(Records from a data collection)
○ ○ ○ ○
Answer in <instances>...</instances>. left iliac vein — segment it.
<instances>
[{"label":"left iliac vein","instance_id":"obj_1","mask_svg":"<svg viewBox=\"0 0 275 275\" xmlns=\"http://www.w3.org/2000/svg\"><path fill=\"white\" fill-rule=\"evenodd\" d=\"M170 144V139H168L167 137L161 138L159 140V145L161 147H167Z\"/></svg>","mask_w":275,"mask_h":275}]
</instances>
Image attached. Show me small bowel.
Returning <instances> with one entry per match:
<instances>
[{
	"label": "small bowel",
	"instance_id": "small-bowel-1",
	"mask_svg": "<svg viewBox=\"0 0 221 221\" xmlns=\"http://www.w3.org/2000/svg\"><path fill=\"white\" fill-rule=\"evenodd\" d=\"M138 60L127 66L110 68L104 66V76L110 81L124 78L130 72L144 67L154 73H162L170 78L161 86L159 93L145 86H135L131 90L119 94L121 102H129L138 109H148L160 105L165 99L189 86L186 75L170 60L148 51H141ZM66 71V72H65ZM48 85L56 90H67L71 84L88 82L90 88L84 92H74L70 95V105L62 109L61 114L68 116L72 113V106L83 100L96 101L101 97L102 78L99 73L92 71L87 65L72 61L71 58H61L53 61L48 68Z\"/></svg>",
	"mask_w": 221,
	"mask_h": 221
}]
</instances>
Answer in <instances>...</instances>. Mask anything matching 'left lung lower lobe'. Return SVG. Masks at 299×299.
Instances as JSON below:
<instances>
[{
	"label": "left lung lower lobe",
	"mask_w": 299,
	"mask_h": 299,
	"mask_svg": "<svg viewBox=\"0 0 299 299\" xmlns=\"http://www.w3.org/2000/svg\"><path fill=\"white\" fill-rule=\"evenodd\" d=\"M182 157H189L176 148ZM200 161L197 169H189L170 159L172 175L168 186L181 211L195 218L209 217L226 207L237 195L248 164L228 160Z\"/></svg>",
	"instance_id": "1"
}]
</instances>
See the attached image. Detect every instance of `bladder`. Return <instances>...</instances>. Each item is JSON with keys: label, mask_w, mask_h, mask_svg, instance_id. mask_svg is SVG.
○ ○ ○ ○
◆ Action item ◆
The line with "Answer in <instances>...</instances>. Mask" and all lines after it through the end of the data above: write these out exactly and add nothing.

◆ Output for this exercise ◆
Answer in <instances>...</instances>. Mask anything matching 'left lung lower lobe'. Return SVG. Masks at 299×299.
Instances as JSON below:
<instances>
[{
	"label": "left lung lower lobe",
	"mask_w": 299,
	"mask_h": 299,
	"mask_svg": "<svg viewBox=\"0 0 299 299\" xmlns=\"http://www.w3.org/2000/svg\"><path fill=\"white\" fill-rule=\"evenodd\" d=\"M182 157H189L176 148ZM200 161L197 169H189L170 159L172 175L168 186L181 211L195 218L209 217L226 207L237 195L248 164L228 160Z\"/></svg>",
	"instance_id": "1"
}]
</instances>
See the attached image. Detect every instance of `bladder`. Return <instances>...</instances>. Each item is JSON with keys: label, mask_w, mask_h, mask_svg, instance_id. mask_svg is SVG.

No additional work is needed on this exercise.